**What you have to do**: Where does the string "효과적인" appear? Copy every line of the entries below that holds it.

──────── Data shown ────────

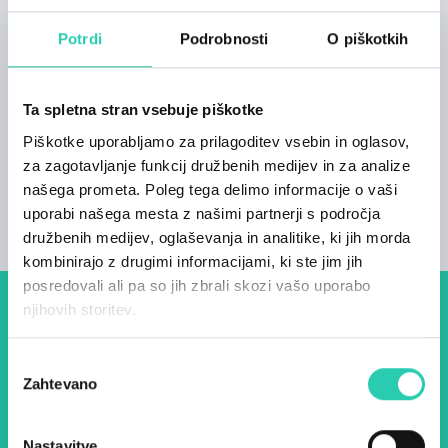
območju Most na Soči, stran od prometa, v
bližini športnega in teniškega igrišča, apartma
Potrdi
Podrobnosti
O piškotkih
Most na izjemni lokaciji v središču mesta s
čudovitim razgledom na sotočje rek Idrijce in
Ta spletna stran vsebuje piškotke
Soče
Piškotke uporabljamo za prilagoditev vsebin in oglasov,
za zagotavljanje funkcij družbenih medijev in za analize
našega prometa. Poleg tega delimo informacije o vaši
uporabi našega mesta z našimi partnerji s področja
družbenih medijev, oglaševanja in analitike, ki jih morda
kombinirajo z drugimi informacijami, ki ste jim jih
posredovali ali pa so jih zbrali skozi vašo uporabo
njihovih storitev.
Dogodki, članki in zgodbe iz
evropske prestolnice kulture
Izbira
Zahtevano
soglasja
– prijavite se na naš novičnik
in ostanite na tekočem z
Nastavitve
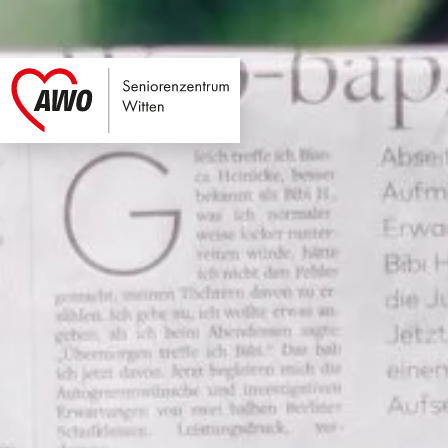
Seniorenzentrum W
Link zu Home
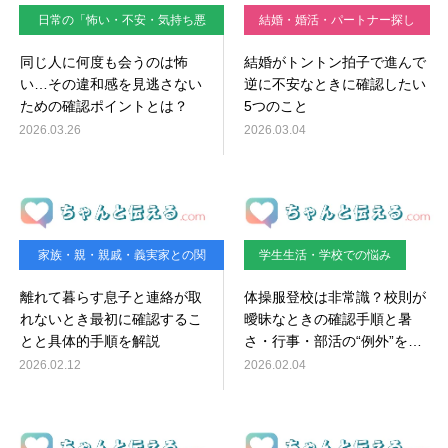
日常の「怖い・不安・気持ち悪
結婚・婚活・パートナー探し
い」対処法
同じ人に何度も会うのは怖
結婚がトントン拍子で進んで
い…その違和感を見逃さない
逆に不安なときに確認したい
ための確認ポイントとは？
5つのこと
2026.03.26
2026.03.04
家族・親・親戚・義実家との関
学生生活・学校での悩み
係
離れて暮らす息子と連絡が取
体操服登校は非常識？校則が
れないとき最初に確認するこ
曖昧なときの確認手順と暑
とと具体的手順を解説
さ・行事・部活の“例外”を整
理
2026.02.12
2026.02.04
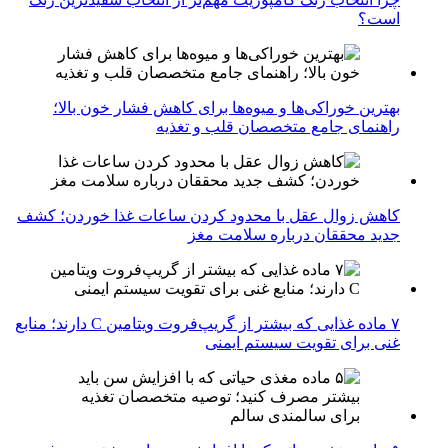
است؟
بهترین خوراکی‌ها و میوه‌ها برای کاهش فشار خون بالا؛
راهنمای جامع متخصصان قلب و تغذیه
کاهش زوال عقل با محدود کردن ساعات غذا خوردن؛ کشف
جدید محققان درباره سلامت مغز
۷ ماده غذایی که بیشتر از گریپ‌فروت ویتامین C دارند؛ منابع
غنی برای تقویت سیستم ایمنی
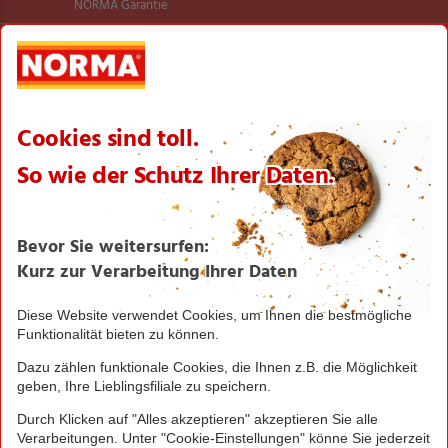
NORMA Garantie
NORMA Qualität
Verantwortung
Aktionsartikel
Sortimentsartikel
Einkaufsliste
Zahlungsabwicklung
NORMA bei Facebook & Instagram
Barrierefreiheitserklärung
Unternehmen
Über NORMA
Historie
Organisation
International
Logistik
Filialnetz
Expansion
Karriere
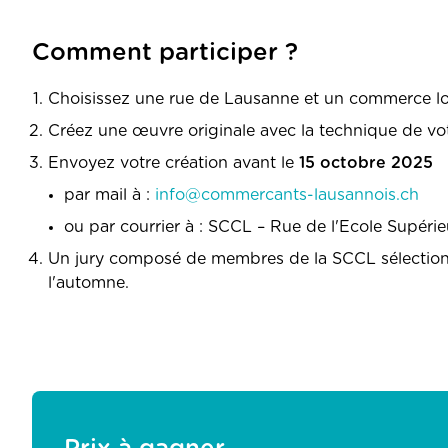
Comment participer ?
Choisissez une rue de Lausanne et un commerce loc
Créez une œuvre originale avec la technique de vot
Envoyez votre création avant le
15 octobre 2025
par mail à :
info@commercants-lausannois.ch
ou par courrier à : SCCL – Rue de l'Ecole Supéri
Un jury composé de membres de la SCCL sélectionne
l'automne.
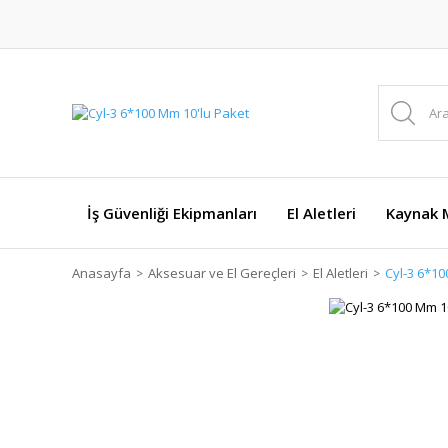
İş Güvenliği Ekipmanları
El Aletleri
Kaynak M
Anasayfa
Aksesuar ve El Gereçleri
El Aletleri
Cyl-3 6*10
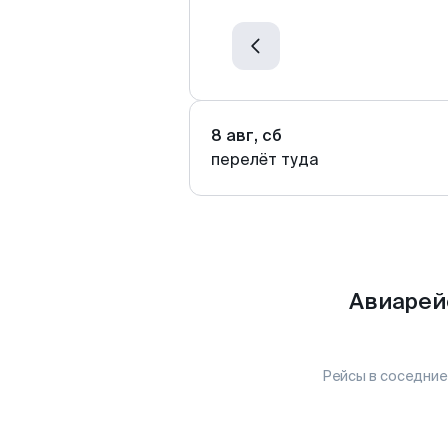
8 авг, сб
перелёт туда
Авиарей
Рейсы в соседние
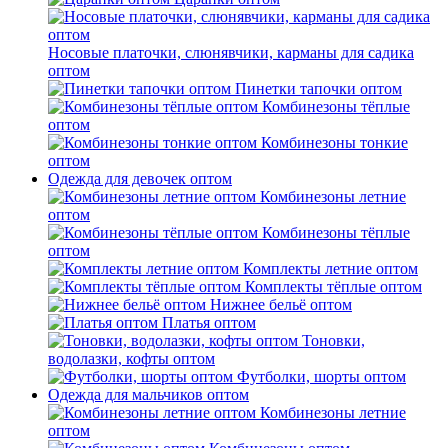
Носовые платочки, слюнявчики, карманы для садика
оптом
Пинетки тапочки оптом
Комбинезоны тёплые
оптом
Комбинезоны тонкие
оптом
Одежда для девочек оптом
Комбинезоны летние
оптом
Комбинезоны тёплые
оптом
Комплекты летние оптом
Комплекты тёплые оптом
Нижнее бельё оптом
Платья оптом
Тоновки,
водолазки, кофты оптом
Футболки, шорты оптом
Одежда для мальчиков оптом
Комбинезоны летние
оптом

────────
──────── Data shown ────────

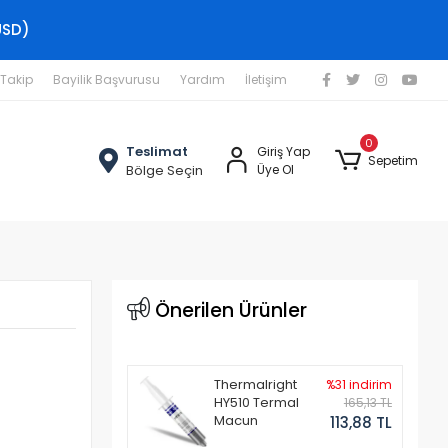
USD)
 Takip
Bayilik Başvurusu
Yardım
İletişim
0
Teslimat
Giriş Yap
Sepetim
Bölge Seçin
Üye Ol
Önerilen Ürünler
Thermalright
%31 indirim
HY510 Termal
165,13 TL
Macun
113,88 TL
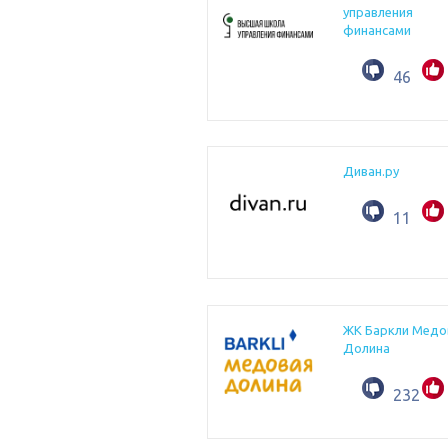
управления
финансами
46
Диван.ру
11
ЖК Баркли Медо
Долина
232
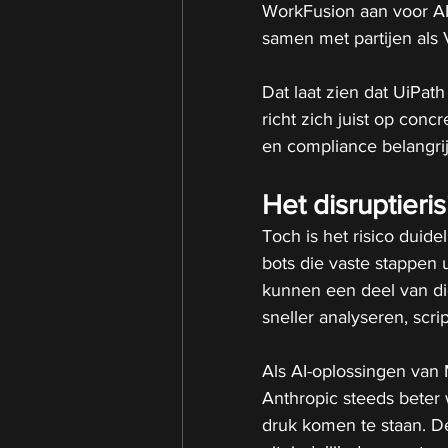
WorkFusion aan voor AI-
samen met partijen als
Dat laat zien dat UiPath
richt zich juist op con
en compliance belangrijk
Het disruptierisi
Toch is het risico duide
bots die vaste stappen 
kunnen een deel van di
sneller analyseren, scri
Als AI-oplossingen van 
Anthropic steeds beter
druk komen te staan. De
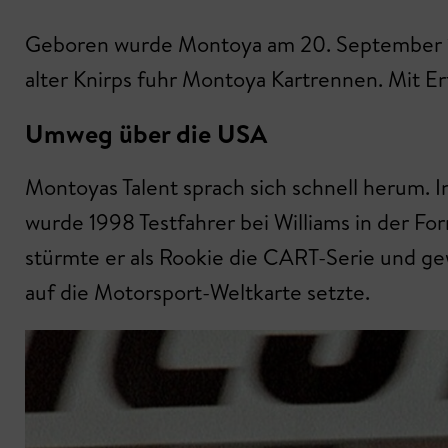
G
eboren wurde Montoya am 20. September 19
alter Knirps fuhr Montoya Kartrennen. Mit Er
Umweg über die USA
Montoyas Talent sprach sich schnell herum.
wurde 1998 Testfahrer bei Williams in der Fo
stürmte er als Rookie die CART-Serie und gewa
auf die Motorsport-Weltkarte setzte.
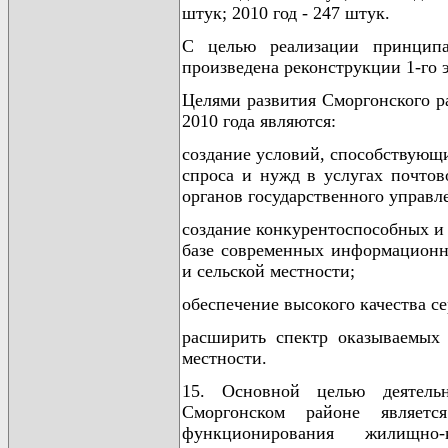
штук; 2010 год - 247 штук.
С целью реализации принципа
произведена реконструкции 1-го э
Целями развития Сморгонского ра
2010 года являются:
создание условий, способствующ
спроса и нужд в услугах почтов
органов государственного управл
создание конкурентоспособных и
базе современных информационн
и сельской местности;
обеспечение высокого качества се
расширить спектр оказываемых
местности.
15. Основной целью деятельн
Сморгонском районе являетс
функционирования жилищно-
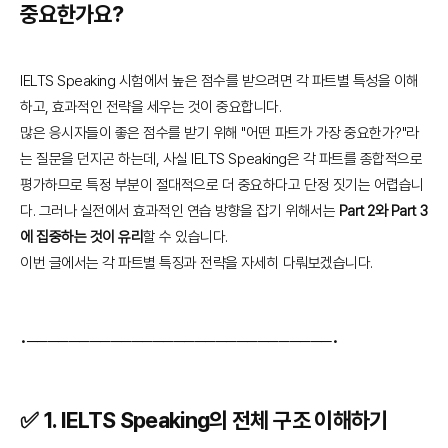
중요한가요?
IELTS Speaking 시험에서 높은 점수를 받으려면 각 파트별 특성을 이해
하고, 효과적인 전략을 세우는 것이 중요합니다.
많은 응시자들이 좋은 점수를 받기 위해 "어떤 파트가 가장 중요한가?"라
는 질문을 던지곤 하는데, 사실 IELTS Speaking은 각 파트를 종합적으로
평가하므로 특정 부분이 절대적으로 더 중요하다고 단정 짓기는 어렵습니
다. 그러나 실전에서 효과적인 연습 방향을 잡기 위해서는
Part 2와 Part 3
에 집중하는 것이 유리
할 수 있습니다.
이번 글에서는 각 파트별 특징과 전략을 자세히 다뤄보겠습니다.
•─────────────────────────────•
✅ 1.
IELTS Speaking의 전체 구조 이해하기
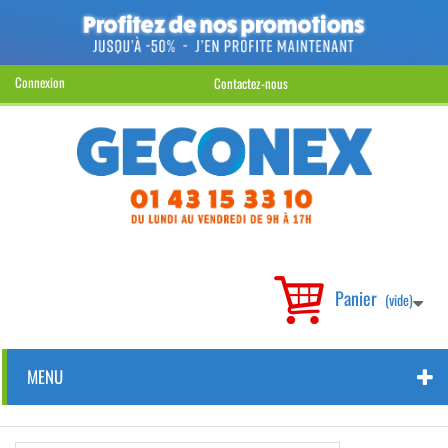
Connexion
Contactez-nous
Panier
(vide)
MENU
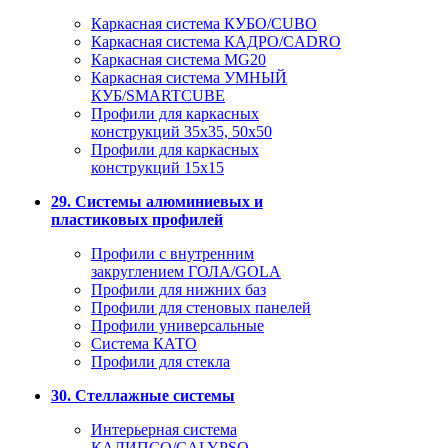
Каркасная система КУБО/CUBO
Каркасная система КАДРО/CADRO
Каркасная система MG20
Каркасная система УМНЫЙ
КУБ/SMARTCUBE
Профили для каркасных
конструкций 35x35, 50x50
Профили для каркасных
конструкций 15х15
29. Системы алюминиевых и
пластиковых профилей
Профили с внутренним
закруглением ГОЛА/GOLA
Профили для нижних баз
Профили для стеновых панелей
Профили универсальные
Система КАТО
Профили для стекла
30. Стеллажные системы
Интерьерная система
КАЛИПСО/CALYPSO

────────
──────── Data shown ────────

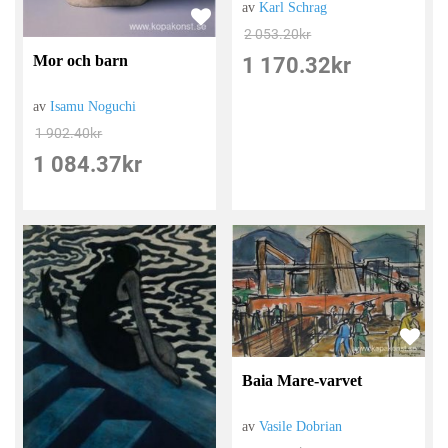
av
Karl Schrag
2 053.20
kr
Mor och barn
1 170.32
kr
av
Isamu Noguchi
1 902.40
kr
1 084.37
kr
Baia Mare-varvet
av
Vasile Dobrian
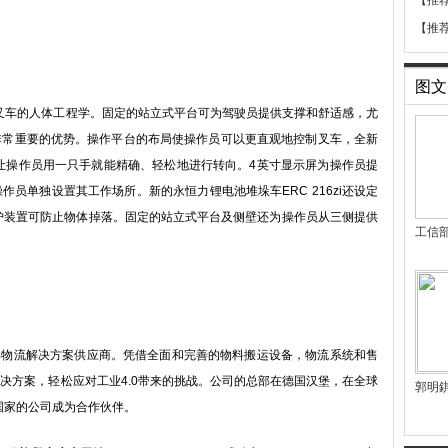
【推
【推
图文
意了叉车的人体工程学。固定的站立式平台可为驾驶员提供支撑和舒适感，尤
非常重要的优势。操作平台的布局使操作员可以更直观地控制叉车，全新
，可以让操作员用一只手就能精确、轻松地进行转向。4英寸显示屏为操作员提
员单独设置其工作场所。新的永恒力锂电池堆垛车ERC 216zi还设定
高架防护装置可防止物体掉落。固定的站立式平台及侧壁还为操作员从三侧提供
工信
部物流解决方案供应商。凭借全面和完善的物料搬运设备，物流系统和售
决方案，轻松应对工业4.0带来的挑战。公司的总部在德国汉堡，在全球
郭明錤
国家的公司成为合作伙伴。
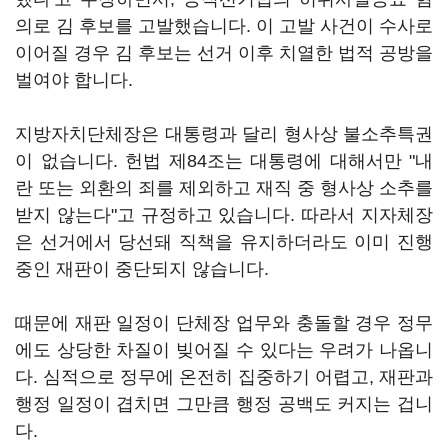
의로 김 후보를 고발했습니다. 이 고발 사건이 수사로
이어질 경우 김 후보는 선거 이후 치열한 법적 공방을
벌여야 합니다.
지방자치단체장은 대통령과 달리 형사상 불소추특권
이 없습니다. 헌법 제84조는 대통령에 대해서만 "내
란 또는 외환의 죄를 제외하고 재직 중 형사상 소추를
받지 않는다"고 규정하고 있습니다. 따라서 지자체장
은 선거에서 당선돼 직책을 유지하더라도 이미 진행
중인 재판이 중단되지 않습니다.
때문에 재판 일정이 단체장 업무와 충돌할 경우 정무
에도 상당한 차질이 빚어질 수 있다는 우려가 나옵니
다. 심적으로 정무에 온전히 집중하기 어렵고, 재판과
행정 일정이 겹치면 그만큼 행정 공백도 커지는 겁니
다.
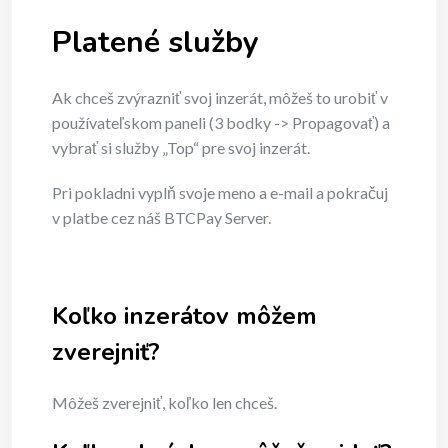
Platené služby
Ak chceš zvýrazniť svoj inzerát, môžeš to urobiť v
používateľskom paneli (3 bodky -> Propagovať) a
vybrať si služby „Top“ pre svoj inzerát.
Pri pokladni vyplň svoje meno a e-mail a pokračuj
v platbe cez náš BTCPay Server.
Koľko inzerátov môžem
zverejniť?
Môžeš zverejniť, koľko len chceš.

────────

**Result of this task**:
하고, 효과적인 전략을 세우는 것이 중요합니다.
다. 그러나 실전에서 효과적인 연습 방향을 잡기 위해서는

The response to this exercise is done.